These defendants attempt to cut ground from under the judgment appealed by utilizing a variety of phrases lurking in sundry patent decisions. Their argument culminates with the citation of Radio Corporation of America v. Radio Engineering Laboratories, 1934, 293 U.S. 1, 55 S.Ct. 928, 79 L.Ed. 163, from which they extirpate several lines congenial to their position. Indeed they stamp “The holding of the Radio Engineering Lab-case” as “sound and sensible.” What Mr. Justice Cardozo said in the full passage, relevant here, merits repeating, 293 U.S. 1, 7-8, 55 S.Ct. 928, 931:
“A patent regularly issued, and even more obviously a patent issued after a hearing of all the rival claimants, is presumed to be valid until the presumption has been overcome by convincing evidence of error. The force of that presumption has found varying expression in this and other courts. Sometimes it is said that in a suit for infringement, when the defense is a prior invention, ‘the burden of proof to make good this defense’ is ‘upon the party setting it *283up,' and ‘every reasonable doubt should be resolved against him.’ * * * [citing Cantrell v. Wallick, 117 U.S. 689, 695, 696, 6 S.Ct. 970, 974, 29 L.Ed. 1017 among other cases]. Again it is said that ‘the presumption of the validity of the patent is such that the defense of invention by another must be established by the clearest proof — perhaps beyond reasonable doubt.’ * * * The context suggests that in these and like phrases the courts were not defining a standard in terms of scientific accuracy or literal precision, but were offering counsel and [sic] suggestion to guide the course of judgment. Through all the verbal variances, however, there runs this common core of thought and truth, that one otherwise an infringer who assails the validity of a patent fair upon its face bears a heavy burden of persuasion, and fails unless his evidence has more than a dubious preponderance.” (Italics added.)

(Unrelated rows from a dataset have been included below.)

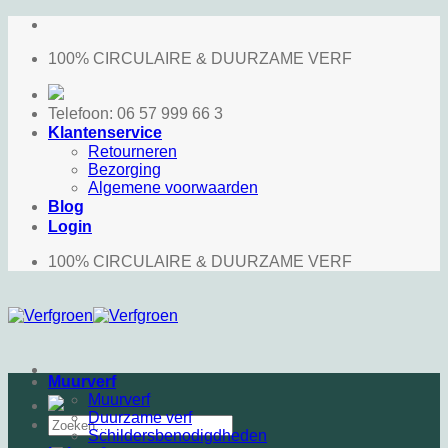
Ga
naar
100% CIRCULAIRE & DUURZAME VERF
inhoud
Telefoon: 06 57 999 66 3
Klantenservice
Retourneren
Bezorging
Algemene voorwaarden
Blog
Login
100% CIRCULAIRE & DUURZAME VERF
Muurverf
Muurverf
Duurzame verf
Zoeken
Schildersbenodigdheden
naar:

What these defendants are challenging is an articulation of thoughts suggested by the trial judge regarding their failure to overcome Stine’s patent. Somewhat similar language is found in Merrill v. Builders Ornamental Iron Co., 10 Cir., 1952, 197 F.2d 16, 19. Without a jury as the fact finders, the technical niceties sometimes demanded for instructions are insufficient reasons for annulling a trial judge’s ultimate decision. We are unpersuaded that the evidence traced in this record hung in such delicate balance that the concept of proof mentioned by the district judge, even if subjectively held, overwhelmed his evaluation of the facts disclosed by the evidence. He made a personal plant inspection of all the various operations or steps involved in the manufacture of natural rindless block Swiss cheese. (Findings of fact 12, 13, and 14). Such intimate observations of the processes involved are closely analogous to the situation reported in Graver Tank & Manufacturing Co. v. Linde Air Products Co., 1949, 336 U.S. 271, 274-275, 69 S.Ct. 535, 93 L.Ed. 672. Much of the argument put forward by defendants has long since been dissipated by Judge Major’s opinion already referred to, and reported as Hazeltine Research v. Admiral Corporation, 7 Cir., 1950, 183 F.2d 953, 955. Indeed a line, authored by Judge Major, has particular significance in the case before us: “ * * * we think it apparent that there has been a tendency to place the review of patent cases in a category different from other cases.” 183 F.2d 953, 955. Aside from a prolix record there is nothing esoteric about this patent case, unless it be the semantic jugglery displayed in the briefs, e. g. stale polemics about the rindless rind.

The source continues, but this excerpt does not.